Sulfate formation in sea‐salt aerosols: Constraints from oxygen isotopes

We use observations of the mass‐independent oxygen isotopic composition (Δ 17 O) of sulfate in the marine boundary layer (MBL) to quantify the sulfate source from aqueous SO 2 (S(IV)) oxidation by O 3 in alkaline sea‐salt aerosols. Oxidation by O 3 imparts a large Δ 17 O signature to the resulting sulfate (8.8‰) relative to oxidation by H 2 O 2 (0.9‰) or by OH or O 2 (0‰). Ship data from two Indian Ocean Experiment (INDOEX) cruises in the Indian Ocean indicate Δ 17 O values usually <1‰ in the submicron sulfate aerosol but considerable variability in the supermicron sulfate with frequent occurrences above 1‰ and up to 6.7‰. The large Δ 17 O values are associated with high concentrations of sea‐salt aerosols, providing evidence for the S(IV) + O 3 pathway. We use a global chemical transport model (GEOS‐CHEM) to interpret quantitatively the INDOEX observations and to assess the global importance of sulfate production in sea‐salt aerosols. The model accounts for titration of sea‐salt alkalinity in the MBL by uptake of acid gases (SO 2 , H 2 SO 4 , and HNO 3 ), shutting down the S(IV) + O 3 pathway. We find that this titration occurs rapidly over much of the oceans except at high latitudes (strong sea‐salt emission) and is due to both the S(IV) + O 3 reaction and HNO 3 (g) condensation; that is, sulfate formation in sea‐salt aerosols is limited by the alkalinity flux from the ocean and by competition for this alkalinity supply from HNO 3 (g). The model is consistent with the Δ 17 O magnitudes and patterns in the INDOEX data.
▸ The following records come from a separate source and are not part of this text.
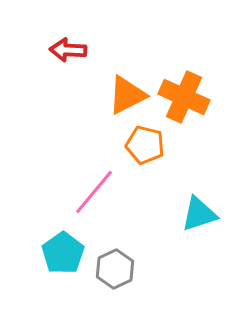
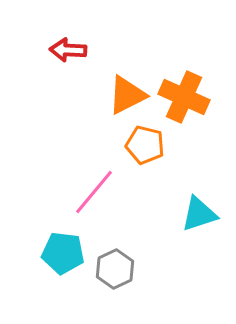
cyan pentagon: rotated 30 degrees counterclockwise
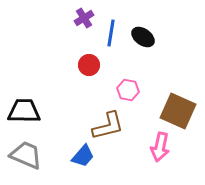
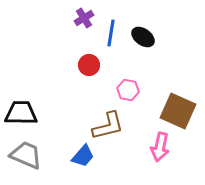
black trapezoid: moved 3 px left, 2 px down
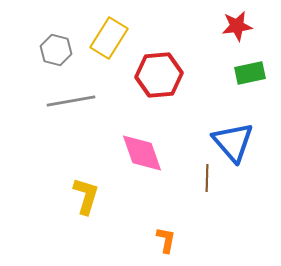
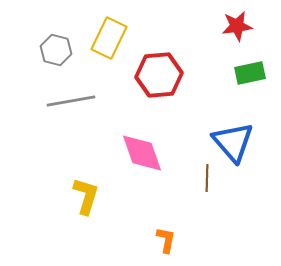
yellow rectangle: rotated 6 degrees counterclockwise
Titration of alkalinity is critical for the success of the model simulation. Regeneration of sea‐salt aerosol alkalinity by OH uptake is inconsistent with the Δ 17 O observations in INDOEX. Model results indicate that sulfate production in sea‐salt aerosols decreases MBL SO 2 concentrations and gas phase H 2 SO 4 production rates by typically 10–30% (up to >70%) and increases MBL sulfate concentrations by typically >10% (up to 30%). Globally, this mechanism contributes 9% of atmospheric sulfate production and 1% of the sulfate burden. The impact on H 2 SO 4 (g) formation and implications for the potential formation of new particles in the MBL warrants inclusion in models examining the radiative effects of sulfate aerosols.